The clock looks fine. That 32kHz crystal is for the RTC most likely, so that should not harm any PCIe communications.

zuldan wrote on 2026-03-18, 09:30:

Yep, not talking about the PCI-E version. I mean the PCI-E bandwidth. The second PCI-E x16 slots runs at 2x because this is not the SLI version of the board. The BIOS and GPU-Z both confirm the card is running at x2 when plugged into the second PCI-E x16 slot. This is normal for this DFI board. I can change the slot to x16 but that requires a 0 ohm resistor installed on the chipset. I've attached the report for you.

The attachment SIV_DFI_LP_NF4.zip is no longer available

I've now tested every capacitor with a ESR meter and all of them were well within spec. Desoldered random capacitors and they were in spec with capacitance. It could just be a failing chipset, and I could replace it, however because it's such a rare board (well now days it is) I can't risk destroying it. Not sure where to go from this point. I was hoping to use a FX-55 but might end up leaving the 4400+ so that 1 core can be devoted to dealing with the PCI-E storm. Sounds terrible but in 2005 games were only using 1 core anyway...
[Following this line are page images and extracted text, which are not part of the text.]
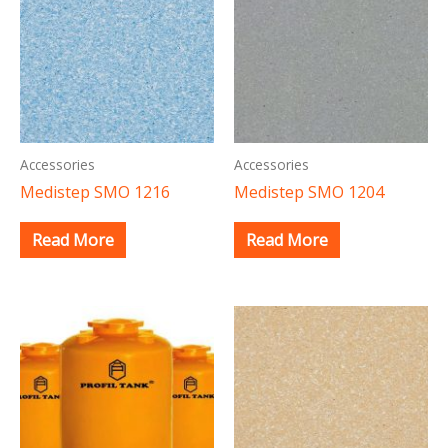
Accessories
Accessories
Medistep SMO 1216
Medistep SMO 1204
Read More
Read More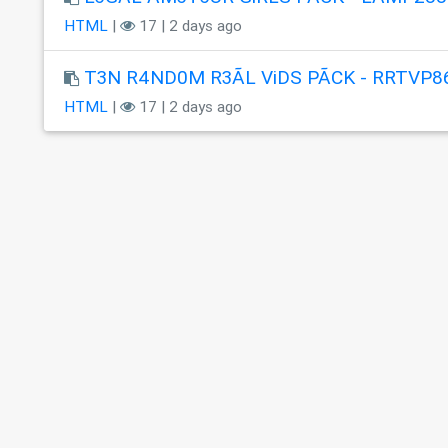
HTML
|
17 | 2 days ago
T3N R4ND0M R3ÃL ViDS PÃCK - RRTVP8
HTML
|
17 | 2 days ago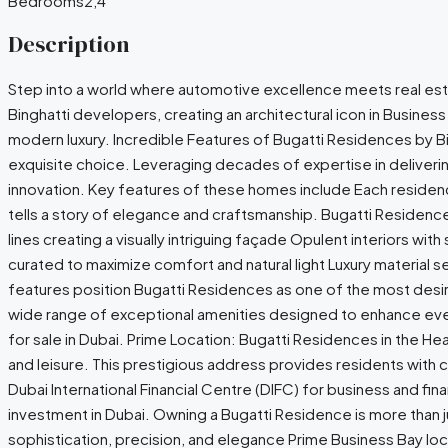
Bedrooms
2,4
Description
Step into a world where automotive excellence meets real esta
Binghatti developers, creating an architectural icon in Business
modern luxury. Incredible Features of Bugatti Residences by B
exquisite choice. Leveraging decades of expertise in deliveri
innovation. Key features of these homes include Each residence 
tells a story of elegance and craftsmanship. Bugatti Residence
lines creating a visually intriguing façade Opulent interiors wi
curated to maximize comfort and natural light Luxury material
features position Bugatti Residences as one of the most desir
wide range of exceptional amenities designed to enhance every 
for sale in Dubai. Prime Location: Bugatti Residences in the H
and leisure. This prestigious address provides residents with 
Dubai International Financial Centre (DIFC) for business and fi
investment in Dubai. Owning a Bugatti Residence is more than jus
sophistication, precision, and elegance Prime Business Bay loc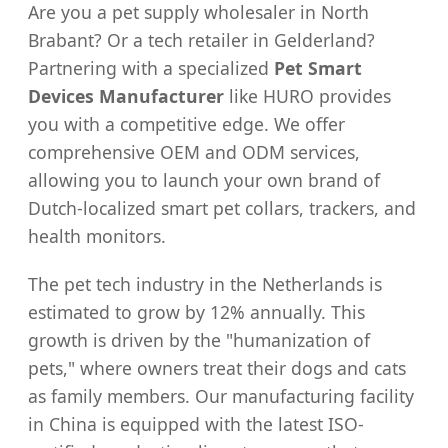
Are you a pet supply wholesaler in North
Brabant? Or a tech retailer in Gelderland?
Partnering with a specialized
Pet Smart
Devices Manufacturer
like HURO provides
you with a competitive edge. We offer
comprehensive OEM and ODM services,
allowing you to launch your own brand of
Dutch-localized smart pet collars, trackers, and
health monitors.
The pet tech industry in the Netherlands is
estimated to grow by 12% annually. This
growth is driven by the "humanization of
pets," where owners treat their dogs and cats
as family members. Our manufacturing facility
in China is equipped with the latest ISO-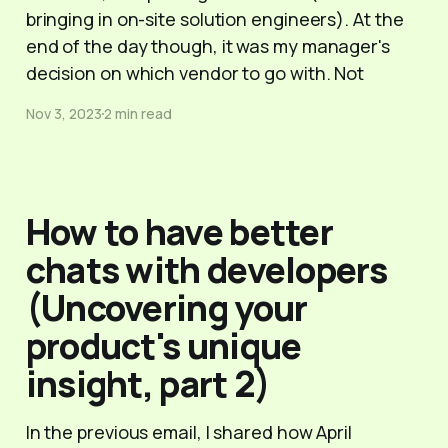
bringing in on-site solution engineers). At the
end of the day though, it was my manager's
decision on which vendor to go with. Not
Nov 3, 2023
2 min read
How to have better
chats with developers
(Uncovering your
product's unique
insight, part 2)
In the previous email, I shared how April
Have you checked the traces going from the PCIe slot to the chipset? Kind of feels like the PCIe slot/lanes are having some issues.

AGP Card Real Power Consumption
AGP Power monitor - diagnostic hardware tool
Graphics card repair collection

Reply 19 of 39, by zuldan

User metadata
Rank Oldbie
Rank
Oldbie
tehsiggi wrote on 2026-03-18, 09:34:

Have you checked the traces going from the PCIe slot to the chipset? Kind of feels like the PCIe slot/lanes are having some issues.

Yep double checked them under the microscope.

It could be as simple as a failing SMD capacitor or resistor between the chipset and PCI-E but as you know, without a boardview or schematics it would be almost impossible to diagnose.